§ **The task**: Within the data below, copy each line where the string "other" is found.

§ **Data shown**:
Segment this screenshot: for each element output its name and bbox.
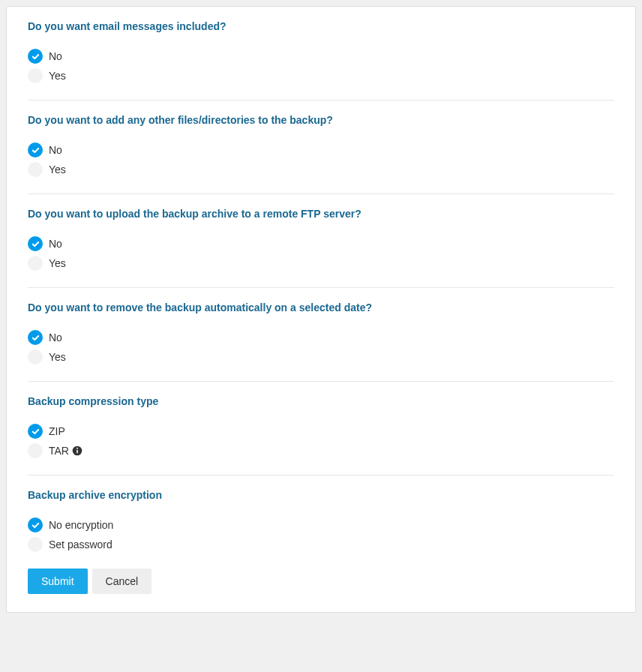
radio-label: ZIP <box>49 425 65 437</box>
section-title-autoremove: Do you want to remove the backup automat… <box>28 302 614 314</box>
radio-autoremove-no[interactable]: No <box>28 330 614 345</box>
svg-point-2 <box>77 448 79 449</box>
backup-settings-panel: Do you want email messages included? No … <box>6 6 636 613</box>
radio-encryption-password[interactable]: Set password <box>28 537 614 552</box>
section-title-compression: Backup compression type <box>28 395 614 407</box>
radio-ftp-no[interactable]: No <box>28 236 614 251</box>
section-other-files: Do you want to add any other files/direc… <box>28 100 614 194</box>
section-title-encryption: Backup archive encryption <box>28 489 614 501</box>
radio-label: No <box>49 50 62 62</box>
radio-label: Yes <box>49 351 66 363</box>
radio-label: Set password <box>49 538 112 550</box>
radio-compression-zip[interactable]: ZIP <box>28 424 614 439</box>
radio-label: No <box>49 144 62 156</box>
action-buttons: Submit Cancel <box>28 568 614 594</box>
svg-rect-1 <box>77 450 79 454</box>
radio-label: Yes <box>49 257 66 269</box>
radio-label: Yes <box>49 70 66 82</box>
section-title-email: Do you want email messages included? <box>28 20 614 32</box>
cancel-button[interactable]: Cancel <box>92 568 152 594</box>
section-title-ftp: Do you want to upload the backup archive… <box>28 208 614 220</box>
radio-indicator-unselected <box>28 350 43 364</box>
radio-indicator-selected <box>28 142 43 158</box>
radio-indicator-unselected <box>28 68 43 83</box>
radio-files-no[interactable]: No <box>28 142 614 158</box>
radio-label: No <box>49 238 62 250</box>
radio-autoremove-yes[interactable]: Yes <box>28 350 614 364</box>
radio-label: No encryption <box>49 519 113 531</box>
radio-label: Yes <box>49 164 66 176</box>
radio-indicator-selected <box>28 49 43 64</box>
radio-encryption-none[interactable]: No encryption <box>28 518 614 532</box>
radio-indicator-selected <box>28 330 43 345</box>
radio-indicator-selected <box>28 518 43 532</box>
radio-indicator-unselected <box>28 537 43 552</box>
radio-label: TAR <box>49 445 69 457</box>
radio-files-yes[interactable]: Yes <box>28 162 614 177</box>
section-autoremove: Do you want to remove the backup automat… <box>28 288 614 382</box>
radio-indicator-selected <box>28 424 43 439</box>
radio-indicator-unselected <box>28 256 43 271</box>
radio-indicator-unselected <box>28 443 43 458</box>
radio-email-yes[interactable]: Yes <box>28 68 614 83</box>
radio-email-no[interactable]: No <box>28 49 614 64</box>
section-email-messages: Do you want email messages included? No … <box>28 7 614 100</box>
section-title-files: Do you want to add any other files/direc… <box>28 114 614 126</box>
radio-label: No <box>49 332 62 344</box>
radio-compression-tar[interactable]: TAR <box>28 443 614 458</box>
radio-ftp-yes[interactable]: Yes <box>28 256 614 271</box>
submit-button[interactable]: Submit <box>28 568 88 594</box>
section-encryption: Backup archive encryption No encryption … <box>28 476 614 568</box>
section-compression: Backup compression type ZIP TAR <box>28 382 614 476</box>
radio-indicator-unselected <box>28 162 43 177</box>
info-icon[interactable] <box>72 446 83 457</box>
section-ftp-upload: Do you want to upload the backup archive… <box>28 194 614 288</box>
radio-indicator-selected <box>28 236 43 251</box>
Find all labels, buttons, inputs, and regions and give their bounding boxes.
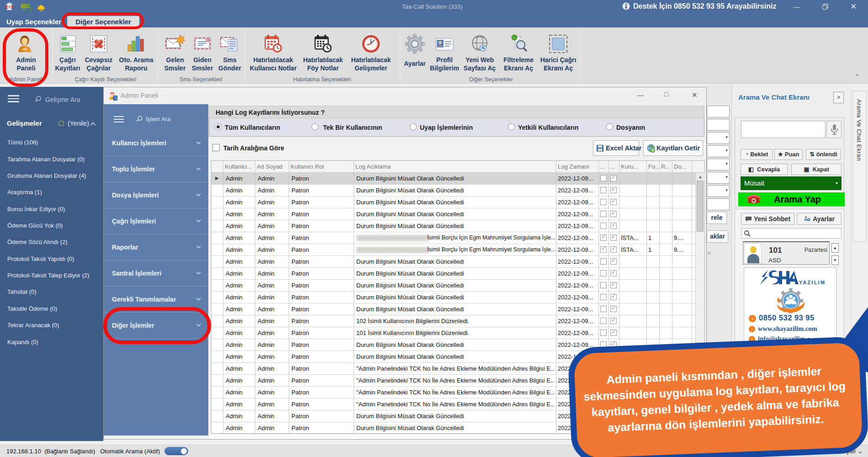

§ **Exercise response**:
section-other-files: Do you want to add any other files/direc… <box>28 100 614 194</box>
section-title-files: Do you want to add any other files/direc… <box>28 114 614 126</box>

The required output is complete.